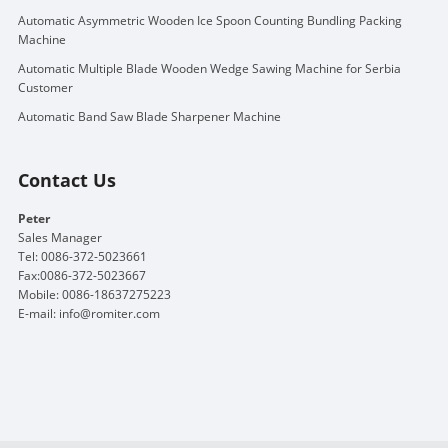
Automatic Asymmetric Wooden Ice Spoon Counting Bundling Packing
Machine
Automatic Multiple Blade Wooden Wedge Sawing Machine for Serbia
Customer
Automatic Band Saw Blade Sharpener Machine
Contact Us
Peter
Sales Manager
Tel: 0086-372-5023661
Fax:0086-372-5023667
Mobile: 0086-18637275223
E-mail:
info@romiter.com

§ **Aim of the task**
Please set down every line of the listing verbatim, excluding its pictures.

§ **Solution to the exercise**
Automatic Asymmetric Wooden Ice Spoon Counting Bundling Packing
Machine
Automatic Multiple Blade Wooden Wedge Sawing Machine for Serbia
Customer
Automatic Band Saw Blade Sharpener Machine
Contact Us
Peter
Sales Manager
Tel: 0086-372-5023661
Fax:0086-372-5023667
Mobile: 0086-18637275223
E-mail:
info@romiter.com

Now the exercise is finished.